Deputy Director of the Office of the Central Leading Group for Judicial Reform
- In office April 2017 – present

Vice President of the Supreme People's Court
- In office June 2009 – April 2017

Personal details
- Born: November 1960 (age 65) Shenzhou, Hebei, China
- Party: Chinese Communist Party
- Alma mater: Southwest University of Political Science and Law

= Jing Hanchao =

Jing Hanchao (景汉朝; born November 1960) is a Chinese judge and senior political-legal official. He holds a Doctor of Law degree and the judicial rank of Second-Class Senior Judge. Jing currently serves as deputy director of the Office of the Central Leading Group for Judicial Reform and is a member of the Party Leadership Group, Vice President, and Secretary-General of the China Law Society. He joined the Chinese Communist Party in April 1981 and began his career in July 1982.

== Biography ==
Jing Hanchao was born in Shenzhou, Hebei Province, in November 1960. He studied law at the Southwest University of Political Science and Law from 1978 to 1982. After graduation, he worked as a teacher at Shijiazhuang Posts and Telecommunications School before entering the Hebei High People's Court, where he served in various posts within the Economic Adjudication Division from 1984 to 1994, progressing from clerk to division head.

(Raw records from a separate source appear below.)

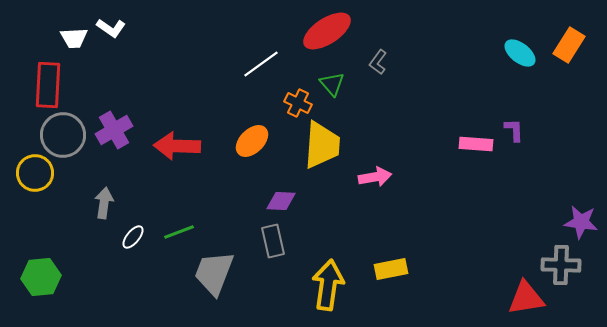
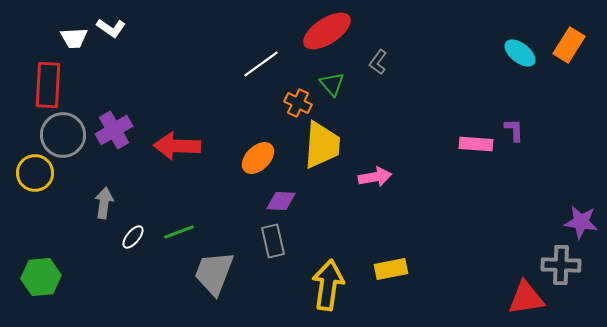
orange ellipse: moved 6 px right, 17 px down
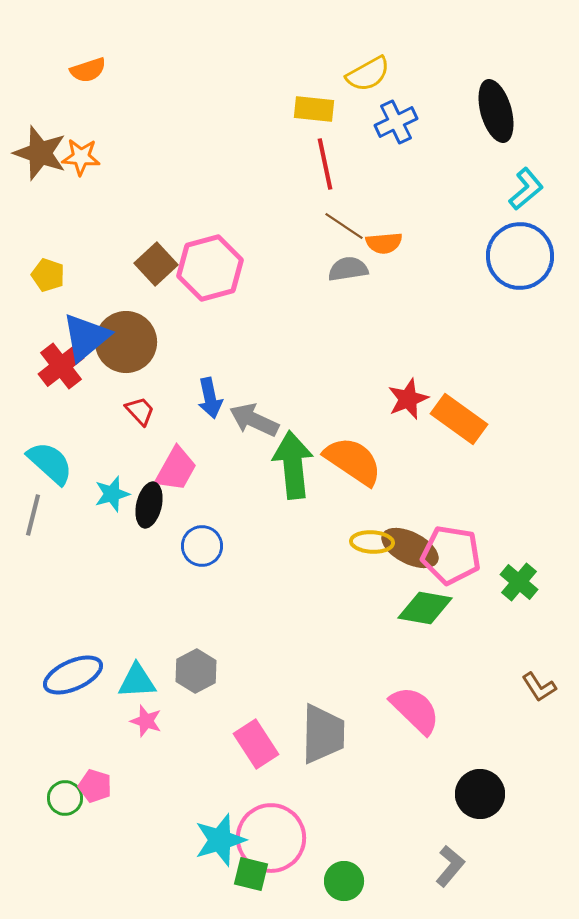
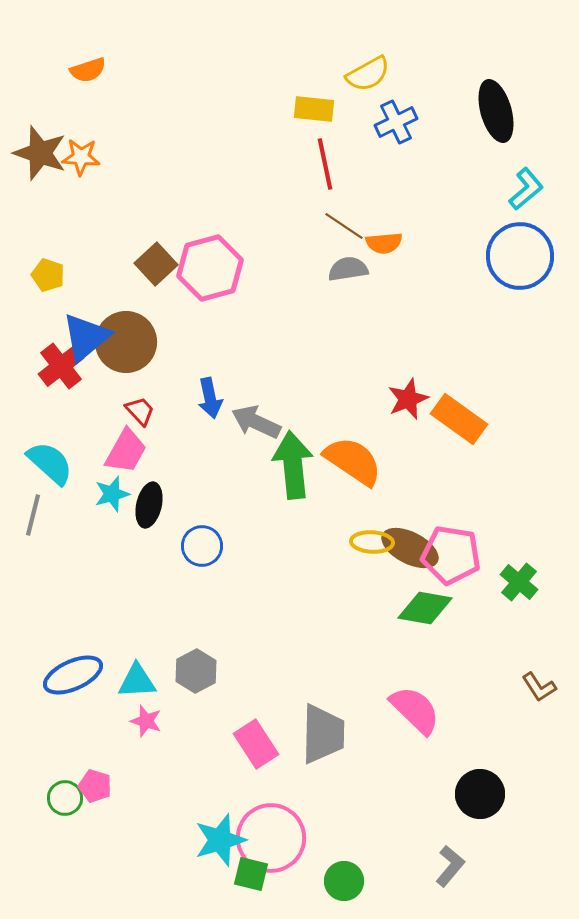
gray arrow at (254, 420): moved 2 px right, 2 px down
pink trapezoid at (176, 469): moved 50 px left, 18 px up
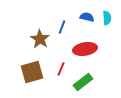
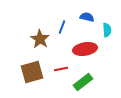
cyan semicircle: moved 12 px down
red line: rotated 56 degrees clockwise
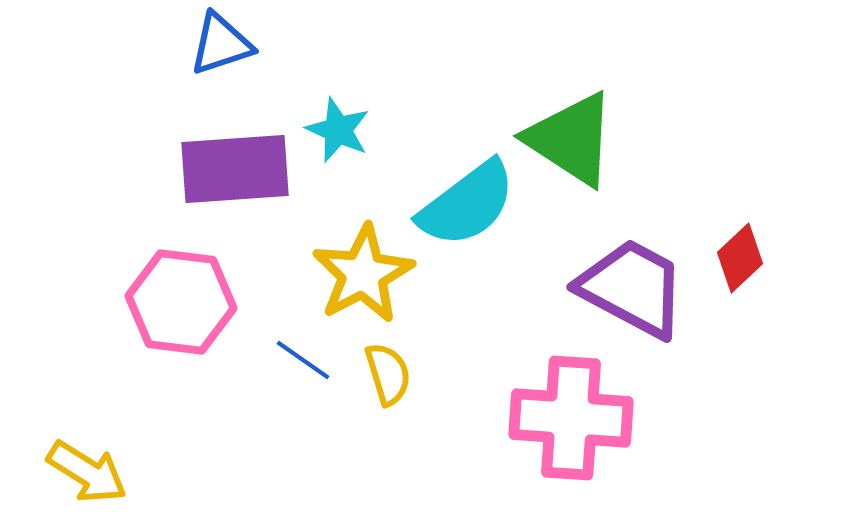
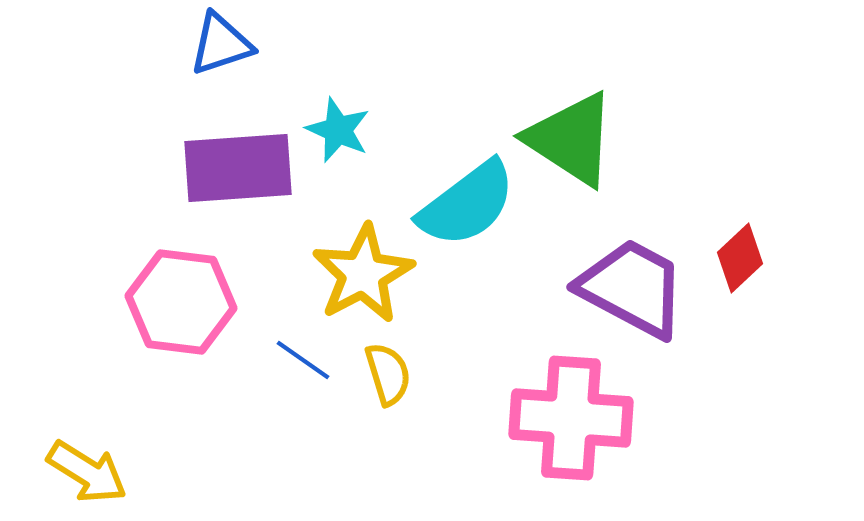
purple rectangle: moved 3 px right, 1 px up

In December 1994, Jing was assigned to the Supreme People's Court (SPC), where he served as judge and later as head of the research section in the Economic Adjudication Division. From 1996 to 2003, he returned to Hebei Province as a member of the Party Leadership Group, Vice President, and member of the Adjudication Committee of the Hebei High People's Court. Between 2003 and 2006, Jing served as Deputy Secretary of the Party Leadership Group and Vice President of the Hebei High People's Court. In 2006, Jing was appointed full-time Deputy Ministerial Member of the Adjudication Committee of the Supreme People's Court. From 2007 to 2009, he concurrently served as Director of the Office of Judicial Reform. In June 2009, he became a member of the SPC Party Leadership Group and Vice President, a position he held until 2017. He also served as Director of the SPC General Office.

In 2016–2017, Jing was appointed President of the Fourth Circuit Court of the Supreme People's Court. He subsequently joined the Central Political and Legal Affairs Commission (CPLAC) as Deputy Secretary-General in April 2017. From 2017 onward, he has concurrently served as deputy director of the Prosecutor Selection Committee of the Supreme People's Procuratorate.

Since 2018, Jing has been a member of the Standing Committee of the 13th National People's Congress and Vice Chairperson of the NPC Social Affairs Committee. In March 2023, he was re-elected as a member of the Standing Committee of the 14th National People's Congress and continues to serve as Vice Chairperson of the Social Development Affairs Committee.